- Genre: Documentary
- Directed by: Ronan O'Donoghue
- Starring: Michael Cleary Johnny Dooley Davy Fitzgerald Liam Griffin Ger Loughnane Johnny Pilkington Éamonn Scallan Martin Storey Brian Whelahan
- Narrated by: Diarmuid Lyng

Production
- Running time: 1 hour
- Production company: Loosehorse

Original release
- Network: TG4
- Release: 16 December 2020

= Réabhlóid GAA =

Irish documentary

Réabhlóid GAA is a documentary about hurling during the 1990s. The title translates into English as "GAA Revolution".

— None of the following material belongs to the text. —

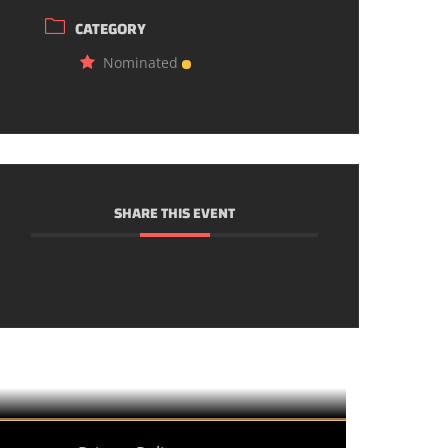
CATEGORY
Nominated
SHARE THIS EVENT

The period covered marked a transition from the dominance of the sport's traditional "big three" (Cork, Kilkenny and Tipperary) to the emergence of Offaly, Clare and Wexford as All-Ireland Senior Hurling Championship winners in successive years. Offaly began the run by winning their third title with a comeback victory over Limerick in 1994. Clare then won a first title since 1914 in 1995, while Wexford won a first title since 1968 in 1996, Clare following with another title in 1997. The 1998 Clare v Offaly trilogy is also covered.

Former Wexford hurler Diarmuid Lyng narrated. TG4 first aired Réabhlóid GAA on 16 December 2020. The broadcaster repeated it on 17 March 2021 (Saint Patrick's Day).